Forum suisse de la cybersanté
Avec le Swiss eHealth Forum et le Swiss eGovernment Forum, les lnfoSocietyDays, fondés en 1998, constituent une plate-forme communautaire pour l’innovation et le changement dans la société de l’information. Chaque année, près de 1000 personnes intéressées par le secteur de la santé et l’administration se réunissent à Berne pour discuter des nouvelles tendances, des défis et des solutions. Le Swiss eHealth Forum s’adresse aux dirigeants et aux professionnels du secteur suisse de la santé qui s’intéressent aux défis et aux opportunités de la numérisation dans le domaine de la santé.
Plus d’informations sur le web :
www.e-healthforum.ch
Connecting Healthcare IT (conhIT, nouveau DEMEA)

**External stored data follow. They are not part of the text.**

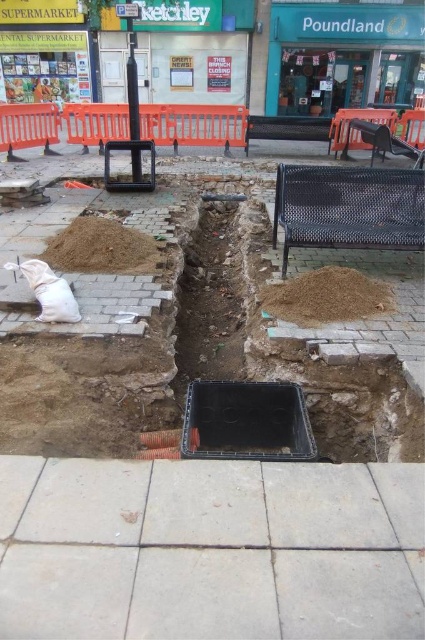 Question: Estimate the real-world distances between objects in this image. Which object is farther from the brown dirt at left?

Choices:
 (A) gray concrete pavement at center
 (B) brown sand at lower right

Answer: (A)

Question: Does gray concrete pavement at center appear on the right side of brown sand at lower right?

Choices:
 (A) yes
 (B) no

Answer: (B)

Question: Can you confirm if gray concrete pavement at center is thinner than brown sand at lower right?

Choices:
 (A) no
 (B) yes

Answer: (A)

Question: Considering the real-world distances, which object is farthest from the brown sand at lower right?

Choices:
 (A) brown dirt at left
 (B) gray concrete pavement at center

Answer: (B)

Question: Is brown sand at lower right to the right of brown dirt at left from the viewer's perspective?

Choices:
 (A) yes
 (B) no

Answer: (A)

Question: Based on their relative distances, which object is nearer to the brown dirt at left?

Choices:
 (A) gray concrete pavement at center
 (B) brown sand at lower right

Answer: (B) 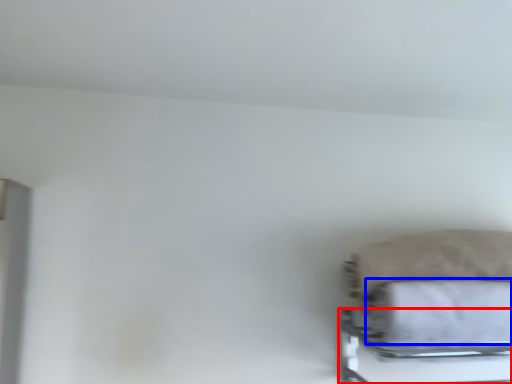 Question: Which point is further to the camera, bed frame (highlighted by a red box) or bath towel (highlighted by a blue box)?

Choices:
 (A) bed frame
 (B) bath towel

Answer: (B) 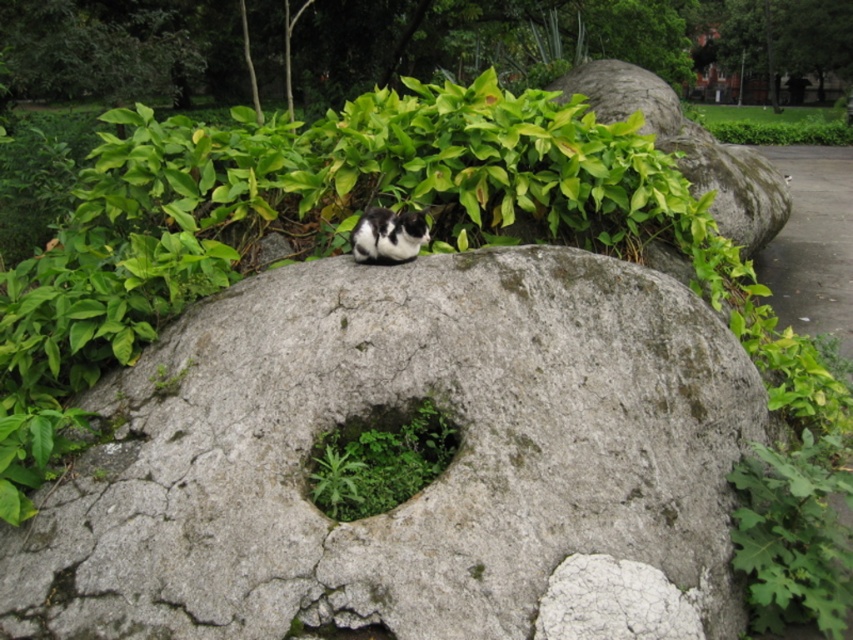 Question: Among these points, which one is farthest from the camera?

Choices:
 (A) 352,436
 (B) 399,224

Answer: (B)

Question: Which is nearer to the gray rough boulder at center?

Choices:
 (A) black-and-white fur cat at center
 (B) green mossy hole at center

Answer: (B)

Question: Is the position of gray rough boulder at center more distant than that of black-and-white fur cat at center?

Choices:
 (A) no
 (B) yes

Answer: (A)

Question: Can you confirm if gray rough boulder at center is positioned above green mossy hole at center?

Choices:
 (A) yes
 (B) no

Answer: (A)

Question: Which object is farther from the camera taking this photo?

Choices:
 (A) black-and-white fur cat at center
 (B) green mossy hole at center

Answer: (A)

Question: Is green mossy hole at center below black-and-white fur cat at center?

Choices:
 (A) yes
 (B) no

Answer: (A) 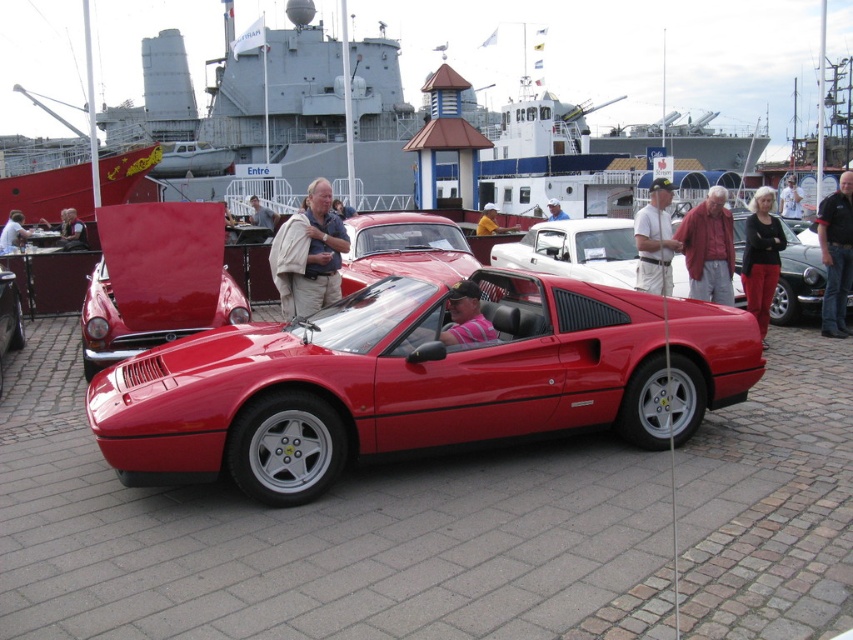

La conhIT s’adresse aux décideurs des départements informatiques, de la direction, de la médecine et des soins. Le conhIT, initié en 2008 par l’Association fédérale allemande des technologies de la santé – bvitg e.V. – en tant que rendez-vous de la branche des technologies de la santé, est l’un des événements les plus importants d’Europe dans le domaine des technologies de l’information dans le secteur de la santé, avec plus de 500 exposants et environ 9500 visiteurs.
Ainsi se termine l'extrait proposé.